───── Input material

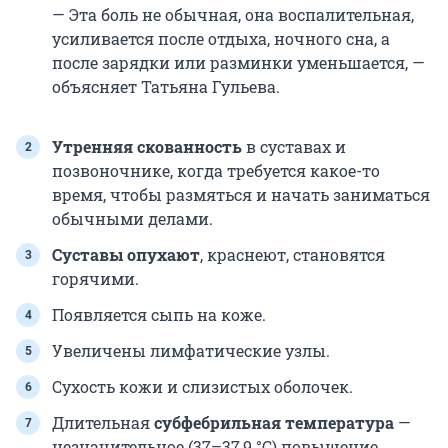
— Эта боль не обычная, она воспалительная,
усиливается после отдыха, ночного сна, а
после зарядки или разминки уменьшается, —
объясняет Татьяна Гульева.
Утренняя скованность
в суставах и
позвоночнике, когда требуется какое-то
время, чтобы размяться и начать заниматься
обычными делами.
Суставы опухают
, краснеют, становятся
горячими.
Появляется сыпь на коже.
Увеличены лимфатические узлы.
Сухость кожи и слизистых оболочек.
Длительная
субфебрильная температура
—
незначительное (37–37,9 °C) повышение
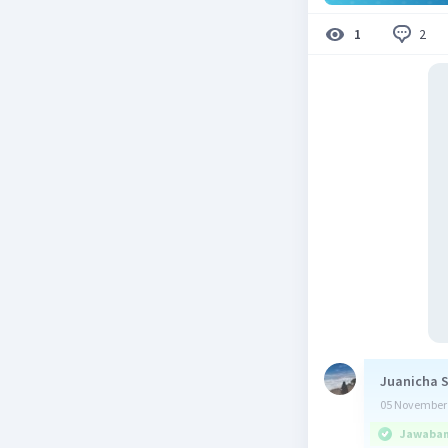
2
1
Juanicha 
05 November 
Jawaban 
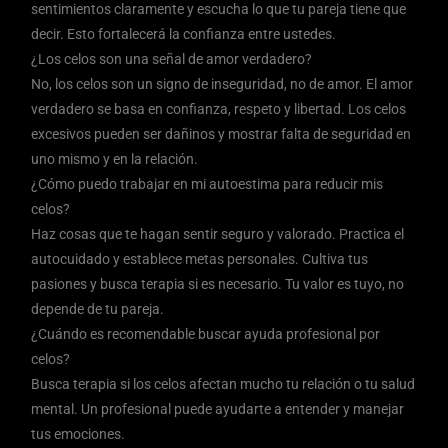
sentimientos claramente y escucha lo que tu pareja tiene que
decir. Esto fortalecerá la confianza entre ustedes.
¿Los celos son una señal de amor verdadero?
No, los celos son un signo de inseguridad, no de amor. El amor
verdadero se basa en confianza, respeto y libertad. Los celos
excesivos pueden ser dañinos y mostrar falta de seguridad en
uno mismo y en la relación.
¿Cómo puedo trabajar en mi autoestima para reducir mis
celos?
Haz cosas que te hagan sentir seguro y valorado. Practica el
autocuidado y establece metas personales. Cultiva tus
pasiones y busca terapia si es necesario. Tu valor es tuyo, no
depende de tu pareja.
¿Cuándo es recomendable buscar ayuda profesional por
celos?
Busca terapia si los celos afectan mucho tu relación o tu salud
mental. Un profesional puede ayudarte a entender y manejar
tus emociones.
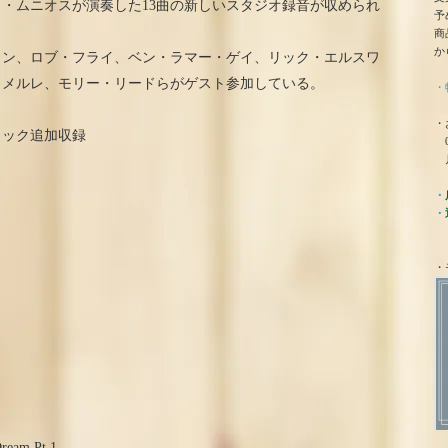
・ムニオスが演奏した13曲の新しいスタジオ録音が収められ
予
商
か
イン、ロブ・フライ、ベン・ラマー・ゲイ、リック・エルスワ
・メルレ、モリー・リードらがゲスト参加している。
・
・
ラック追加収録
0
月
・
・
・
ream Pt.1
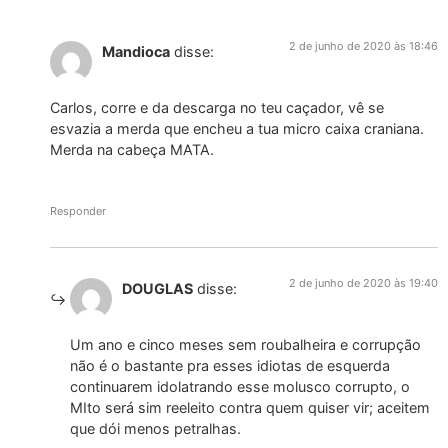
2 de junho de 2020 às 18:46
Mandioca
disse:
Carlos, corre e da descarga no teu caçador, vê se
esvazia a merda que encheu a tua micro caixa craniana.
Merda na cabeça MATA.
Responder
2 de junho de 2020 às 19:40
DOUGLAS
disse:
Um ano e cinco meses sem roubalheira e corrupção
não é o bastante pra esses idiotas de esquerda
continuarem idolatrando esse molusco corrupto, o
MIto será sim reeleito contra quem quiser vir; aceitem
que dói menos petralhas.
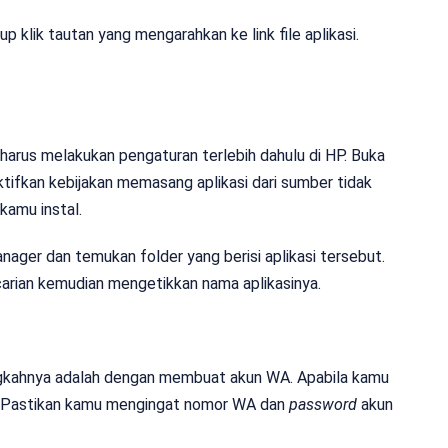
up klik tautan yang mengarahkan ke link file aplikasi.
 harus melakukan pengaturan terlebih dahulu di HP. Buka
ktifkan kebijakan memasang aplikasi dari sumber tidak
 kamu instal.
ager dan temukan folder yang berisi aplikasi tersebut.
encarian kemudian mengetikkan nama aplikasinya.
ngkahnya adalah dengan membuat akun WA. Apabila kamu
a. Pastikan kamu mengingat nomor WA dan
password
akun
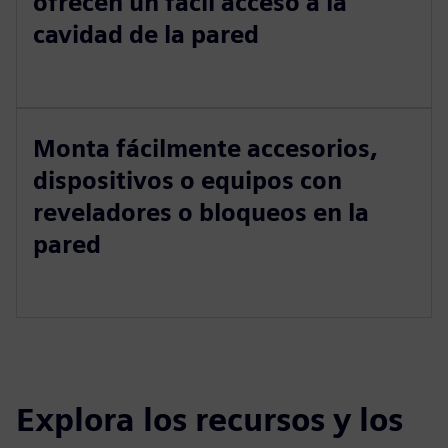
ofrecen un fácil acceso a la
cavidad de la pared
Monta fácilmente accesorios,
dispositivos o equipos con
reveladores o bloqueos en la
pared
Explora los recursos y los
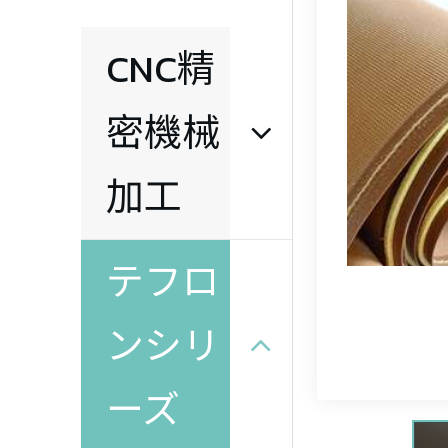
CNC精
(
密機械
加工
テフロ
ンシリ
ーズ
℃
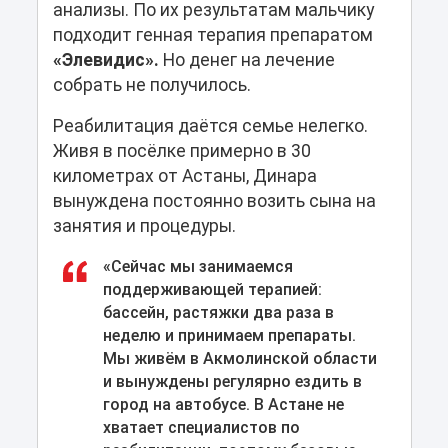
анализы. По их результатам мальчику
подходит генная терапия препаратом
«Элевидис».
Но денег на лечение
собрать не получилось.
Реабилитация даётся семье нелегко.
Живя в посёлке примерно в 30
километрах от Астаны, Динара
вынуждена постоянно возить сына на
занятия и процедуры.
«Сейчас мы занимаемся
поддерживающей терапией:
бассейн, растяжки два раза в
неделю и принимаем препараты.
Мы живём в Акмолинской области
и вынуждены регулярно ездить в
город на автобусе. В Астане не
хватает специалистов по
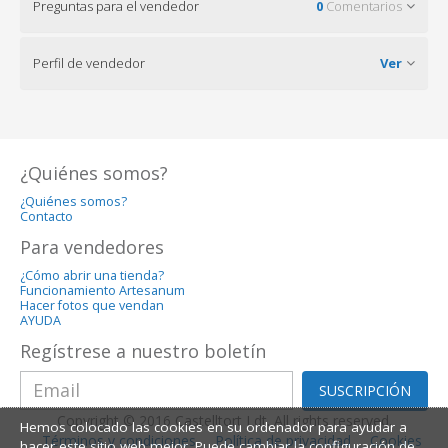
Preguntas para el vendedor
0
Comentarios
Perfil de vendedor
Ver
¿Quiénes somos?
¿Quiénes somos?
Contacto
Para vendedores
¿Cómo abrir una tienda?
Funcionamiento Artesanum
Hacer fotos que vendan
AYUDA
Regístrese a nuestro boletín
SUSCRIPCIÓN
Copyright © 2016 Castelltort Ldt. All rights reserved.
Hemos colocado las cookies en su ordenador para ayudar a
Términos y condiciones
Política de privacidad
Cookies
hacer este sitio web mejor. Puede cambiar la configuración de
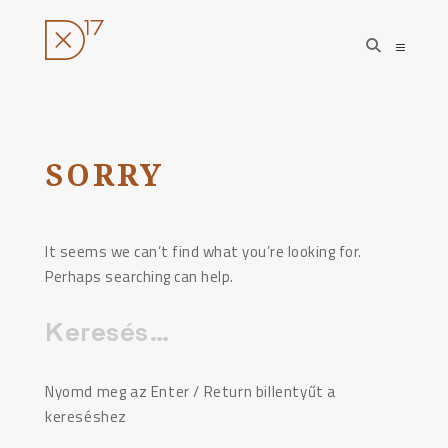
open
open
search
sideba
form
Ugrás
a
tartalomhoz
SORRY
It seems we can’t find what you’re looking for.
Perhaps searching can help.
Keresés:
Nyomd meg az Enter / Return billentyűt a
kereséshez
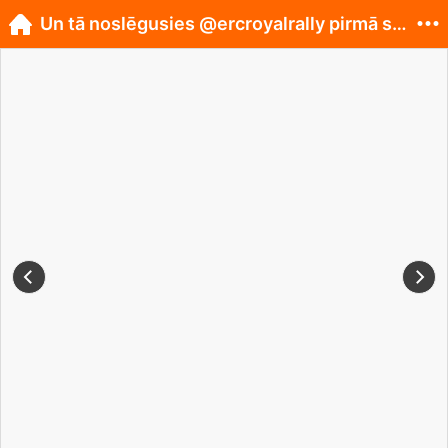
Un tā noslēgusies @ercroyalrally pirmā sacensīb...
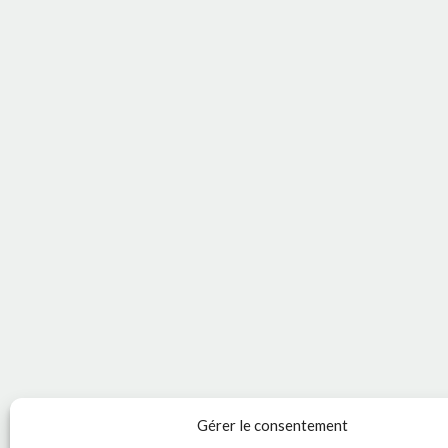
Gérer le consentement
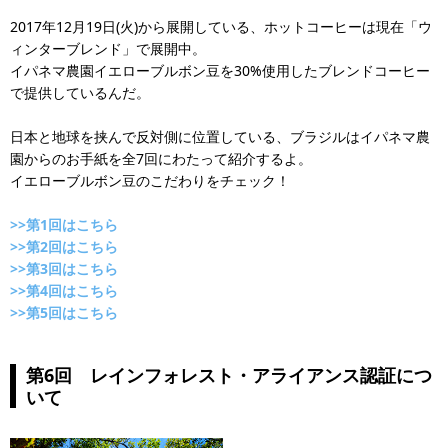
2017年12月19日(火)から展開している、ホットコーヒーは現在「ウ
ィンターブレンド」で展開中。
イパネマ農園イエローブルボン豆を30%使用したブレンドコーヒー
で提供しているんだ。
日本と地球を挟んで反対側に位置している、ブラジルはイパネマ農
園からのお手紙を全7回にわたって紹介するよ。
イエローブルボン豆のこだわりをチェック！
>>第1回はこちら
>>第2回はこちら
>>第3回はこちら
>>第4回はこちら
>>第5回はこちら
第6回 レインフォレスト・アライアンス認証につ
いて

──────────

[Exercise goal]: The records above are to be transcribed exactly, with every picture left out.

[Response for this exercise]:
— Эта боль не обычная, она воспалительная,
усиливается после отдыха, ночного сна, а
после зарядки или разминки уменьшается, —
объясняет Татьяна Гульева.
Утренняя скованность
в суставах и
позвоночнике, когда требуется какое-то
время, чтобы размяться и начать заниматься
обычными делами.
Суставы опухают
, краснеют, становятся
горячими.
Появляется сыпь на коже.
Увеличены лимфатические узлы.
Сухость кожи и слизистых оболочек.
Длительная
субфебрильная температура
—
незначительное (37–37,9 °C) повышение
2
1
Juanicha 
05 November 
Jawaban 
sentimientos claramente y escucha lo que tu pareja tiene que
decir. Esto fortalecerá la confianza entre ustedes.
¿Los celos son una señal de amor verdadero?
No, los celos son un signo de inseguridad, no de amor. El amor
verdadero se basa en confianza, respeto y libertad. Los celos
excesivos pueden ser dañinos y mostrar falta de seguridad en
uno mismo y en la relación.
¿Cómo puedo trabajar en mi autoestima para reducir mis
celos?
Haz cosas que te hagan sentir seguro y valorado. Practica el
autocuidado y establece metas personales. Cultiva tus
pasiones y busca terapia si es necesario. Tu valor es tuyo, no
depende de tu pareja.
¿Cuándo es recomendable buscar ayuda profesional por
celos?
Busca terapia si los celos afectan mucho tu relación o tu salud
mental. Un profesional puede ayudarte a entender y manejar
tus emociones.
・ムニオスが演奏した13曲の新しいスタジオ録音が収められ
予
商
か
イン、ロブ・フライ、ベン・ラマー・ゲイ、リック・エルスワ
・メルレ、モリー・リードらがゲスト参加している。
・
・
ラック追加収録
0
月
・
・
・
ream Pt.1
2 de junho de 2020 às 18:46
Mandioca
disse:
Carlos, corre e da descarga no teu caçador, vê se
esvazia a merda que encheu a tua micro caixa craniana.
Merda na cabeça MATA.
Responder
2 de junho de 2020 às 19:40
DOUGLAS
disse:
Um ano e cinco meses sem roubalheira e corrupção
não é o bastante pra esses idiotas de esquerda
continuarem idolatrando esse molusco corrupto, o
MIto será sim reeleito contra quem quiser vir; aceitem
que dói menos petralhas.
up klik tautan yang mengarahkan ke link file aplikasi.
 harus melakukan pengaturan terlebih dahulu di HP. Buka
ktifkan kebijakan memasang aplikasi dari sumber tidak
 kamu instal.
ager dan temukan folder yang berisi aplikasi tersebut.
encarian kemudian mengetikkan nama aplikasinya.
ngkahnya adalah dengan membuat akun WA. Apabila kamu
a. Pastikan kamu mengingat nomor WA dan
password
akun
ofrecen un fácil acceso a la
cavidad de la pared
Monta fácilmente accesorios,
dispositivos o equipos con
reveladores o bloqueos en la
pared
Explora los recursos y los
CNC精
(
密機械
加工
テフロ
ンシリ
ーズ
℃
анализы. По их результатам мальчику
подходит генная терапия препаратом
«Элевидис».
Но денег на лечение
собрать не получилось.
Реабилитация даётся семье нелегко.
Живя в посёлке примерно в 30
километрах от Астаны, Динара
вынуждена постоянно возить сына на
занятия и процедуры.
«Сейчас мы занимаемся
поддерживающей терапией:
бассейн, растяжки два раза в
неделю и принимаем препараты.
Мы живём в Акмолинской области
и вынуждены регулярно ездить в
город на автобусе. В Астане не
хватает специалистов по
Preguntas para el vendedor
0
Comentarios
Perfil de vendedor
Ver
¿Quiénes somos?
¿Quiénes somos?
Contacto
Para vendedores
¿Cómo abrir una tienda?
Funcionamiento Artesanum
Hacer fotos que vendan
AYUDA
Regístrese a nuestro boletín
SUSCRIPCIÓN
Copyright © 2016 Castelltort Ldt. All rights reserved.
Hemos colocado las cookies en su ordenador para ayudar a
Términos y condiciones
Política de privacidad
Cookies
hacer este sitio web mejor. Puede cambiar la configuración de
open
open
search
sideba
form
Ugrás
a
tartalomhoz
SORRY
It seems we can’t find what you’re looking for.
Perhaps searching can help.
Keresés:
Nyomd meg az Enter / Return billentyűt a
kereséshez
Un tā noslēgusies @ercroyalrally pirmā sacensīb...
Gérer le consentement
2017年12月19日(火)から展開している、ホットコーヒーは現在「ウ
ィンターブレンド」で展開中。
イパネマ農園イエローブルボン豆を30%使用したブレンドコーヒー
で提供しているんだ。
日本と地球を挟んで反対側に位置している、ブラジルはイパネマ農
園からのお手紙を全7回にわたって紹介するよ。
イエローブルボン豆のこだわりをチェック！
>>第1回はこちら
>>第2回はこちら
>>第3回はこちら
>>第4回はこちら
>>第5回はこちら
第6回 レインフォレスト・アライアンス認証につ
いて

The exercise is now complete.